PhilPapers has a comprehensive categorization system with a 5-level hierarchy and more than 5000 categories. A categorization system of this size and complexity, however, presents problems. Some of these problems concern how the categories are related to one another. Some categories do not have proper super-categories (there are, for example, categories for ‘aesthetic cognition’ and ‘mathematical cognition’, but not for ‘cognition’ itself). In other cases, some categories are not subsumed by the proper super-categories (‘knowledge of emotion’, for example, is subsumed by ‘aspects of emotion’ instead of by ‘knowledge’). Other problems concern the rules that the users have to follow in order to classify their philosophical works. According to one of these rules, all philosophical works have to be placed in at least one leaf category. This means, however, that many of them are placed in the so-called ‘Misc. categories’. We shall argue, however, that there are both theoretical and practical reasons why these categories should be avoided. We note that this goal can be easily reached by using a replacement rule requiring that each work must be placed in a leaf category ''other than Misc''. or, where this is impossible, in the immediate super-category.

==Participants==
 
'''Barry Smith''' is a well-known contributor to both theoretical and applied ontology. 

'''Giulio Carducci''' works as an R&D software engineer at Synapta, a company based in Turin which operates in the field of public procurement. Previously, he won a research grant for the REPOSUM project from the University of Turin, where he studied a corpus of metadata about PhD theses using several data analysis and natural language processing techniques.

'''Marco Leontino''' has recently been involved in the PRiSMHA project from the University of Turin, where he contributed in the development of an annotation platform about historical events. Previously, he won a research grant for the REPOSUM project from the University of Turin, where he studied a corpus of metadata about PhD theses.

'''Colin F. Allen''' is Distinguished Professor at the University of Pittsburgh. His main areas of research are neuroscience and the philosophical foundations of cognitive science. He is the director of Internet Philosophy Ontology (InPho) who received many research grants for its work in computational humanities.

'''Jaimie Murdock''' is a Senior Member of the Technical Staff at Sandia National Laboratories. He works on digital history, and he is particularly interested in intellectual development. For ten years, he has been the lead developer of the InPho Project.

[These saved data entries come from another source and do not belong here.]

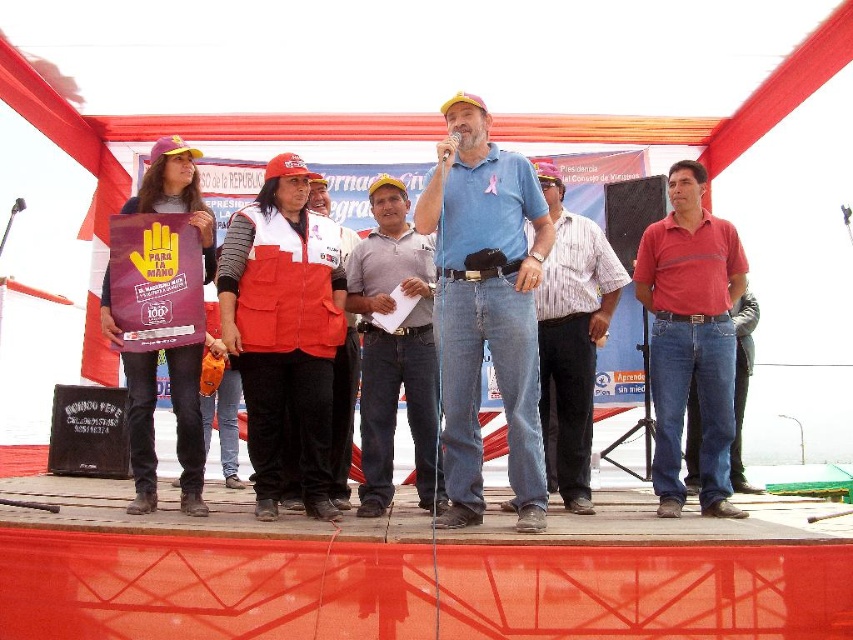 You are a photographer trying to capture both the striped cotton shirt at center and the denim jacket at left in the same frame. Given their sizes, which one should you focus on to ensure both are clearly visible?

The striped cotton shirt at center is larger than the denim jacket at left, so focusing on the striped cotton shirt at center would allow both to be clearly visible in the frame.

You are a photographer trying to capture a photo of the red cotton shirt at right and the gray cotton shirt at center. Which one is on the right side of the other?

The red cotton shirt at right is positioned on the right side of gray cotton shirt at center.

You are an event photographer positioned at the back of the stage. You need to capture a photo that includes both the red fabric vest at center and the red cotton shirt at right. Based on their positions, which one should you adjust your camera angle to focus on first to ensure both are in frame?

The red fabric vest at center is to the left of the red cotton shirt at right. To include both in the frame, focus on the red fabric vest at center first as it is closer to the left side, then adjust the angle to include the red cotton shirt at right on the right side. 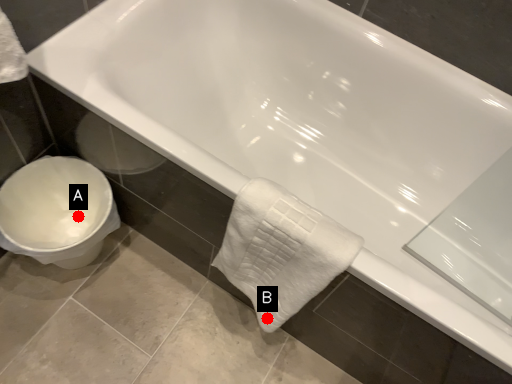 Question: Two points are circled on the image, labeled by A and B beside each circle. Which of the following is the farthest from the observer?

Choices:
 (A) A is further
 (B) B is further

Answer: (A) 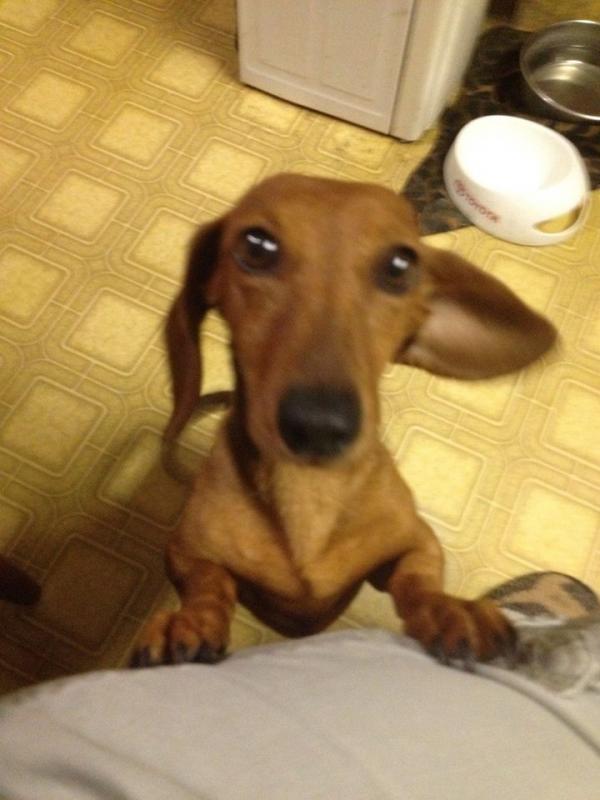 At what (x,y) coordinates should I click in order to perform the action: click on white food dish for dog. Please return your answer as a coordinate pair (x, y). The height and width of the screenshot is (800, 600). Looking at the image, I should click on (534, 182). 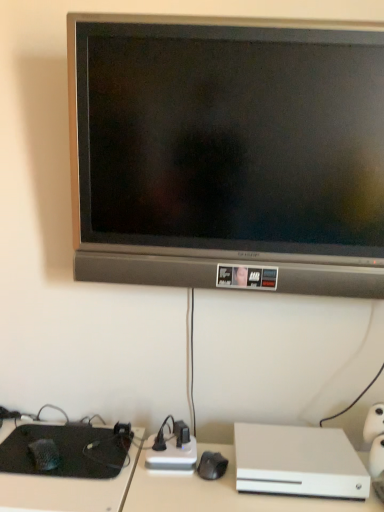 Question: Is white matte xbox one at lower right thinner than matte black tv at upper center?

Choices:
 (A) no
 (B) yes

Answer: (A)

Question: Can you confirm if white matte xbox one at lower right is positioned to the right of matte black tv at upper center?

Choices:
 (A) no
 (B) yes

Answer: (B)

Question: Is white matte xbox one at lower right taller than matte black tv at upper center?

Choices:
 (A) yes
 (B) no

Answer: (B)

Question: Would you consider white matte xbox one at lower right to be distant from matte black tv at upper center?

Choices:
 (A) yes
 (B) no

Answer: (B)

Question: Considering the relative sizes of white matte xbox one at lower right and matte black tv at upper center in the image provided, is white matte xbox one at lower right shorter than matte black tv at upper center?

Choices:
 (A) yes
 (B) no

Answer: (A)

Question: Is matte black tv at upper center inside or outside of white matte xbox one at lower right?

Choices:
 (A) outside
 (B) inside

Answer: (A)

Question: Considering the relative positions of matte black tv at upper center and white matte xbox one at lower right in the image provided, is matte black tv at upper center to the left or to the right of white matte xbox one at lower right?

Choices:
 (A) right
 (B) left

Answer: (B)

Question: From the image's perspective, is matte black tv at upper center located above or below white matte xbox one at lower right?

Choices:
 (A) above
 (B) below

Answer: (A)

Question: Considering the positions of point (251, 129) and point (248, 433), is point (251, 129) closer or farther from the camera than point (248, 433)?

Choices:
 (A) closer
 (B) farther

Answer: (A)

Question: Is white matte xbox one at lower right bigger or smaller than matte black tv at upper center?

Choices:
 (A) small
 (B) big

Answer: (A)

Question: Is white matte xbox one at lower right in front of or behind matte black tv at upper center in the image?

Choices:
 (A) behind
 (B) front

Answer: (A)

Question: Considering the positions of white matte xbox one at lower right and matte black tv at upper center in the image, is white matte xbox one at lower right taller or shorter than matte black tv at upper center?

Choices:
 (A) tall
 (B) short

Answer: (B)

Question: Is white matte xbox one at lower right spatially inside matte black tv at upper center, or outside of it?

Choices:
 (A) inside
 (B) outside

Answer: (B)

Question: Relative to matte black tv at upper center, is black matte keyboard at lower left in front or behind?

Choices:
 (A) behind
 (B) front

Answer: (A)

Question: From the image's perspective, is black matte keyboard at lower left located above or below matte black tv at upper center?

Choices:
 (A) below
 (B) above

Answer: (A) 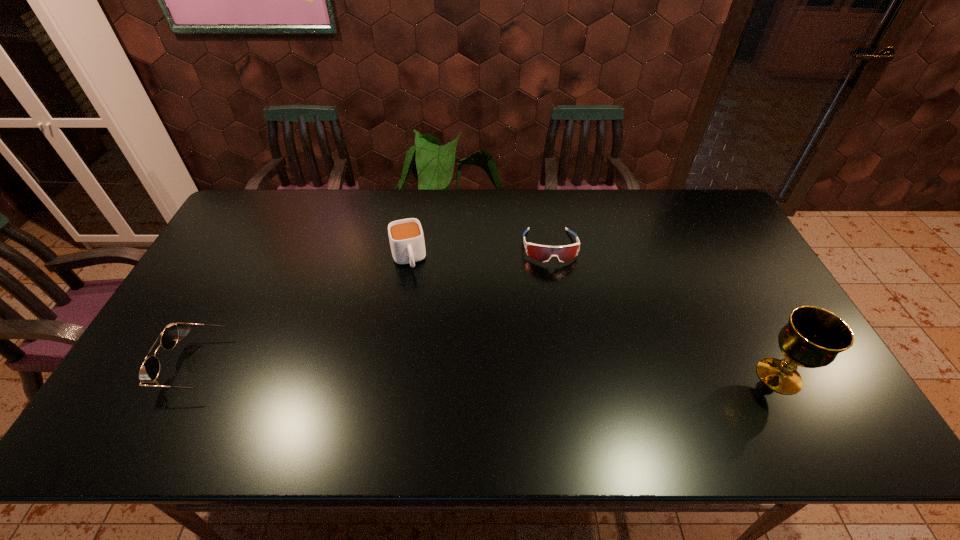 Image resolution: width=960 pixels, height=540 pixels. I want to click on vacant point that satisfies the following two spatial constraints: 1. on the front side of the rightmost object; 2. on the right side of the second object from left to right, so click(389, 376).

Image resolution: width=960 pixels, height=540 pixels. Identify the location of vacant space that satisfies the following two spatial constraints: 1. on the front side of the chalice; 2. on the right side of the cup. (389, 376).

'''Christophe Malaterre''' is Professor at the Université du Québec à Montréal. His main area of research is philosophy of science with a special focus on astrobiology and the origins of life; he is also interested inon digital humanities

'''Louis Chartrand''' is a Postdoctoral researcher at the University of Pittsburgh and an associate researcher at the Université du Québec à Montréal. He is an expert in concept mining and corpora, currently working on the Geography of Philosophy Project

'''Joe Ulatowski''' is Senior Lecturer in Philosophy and Director of the Experimental Philosophy Research Group at the University of Waikato, in New Zealand. His research focuses on facts, and the nature and the value of truth

'''Gloria Sansò''' is a Phd student at the University at Buffalo and a member of LabOnt - Center for Ontology. Her main area of research is social ontology.

'''Yusheng Xia''' is a Master’s student at the University at Buffalo. He is currently working on metaphysics and digital approaches to the humanities.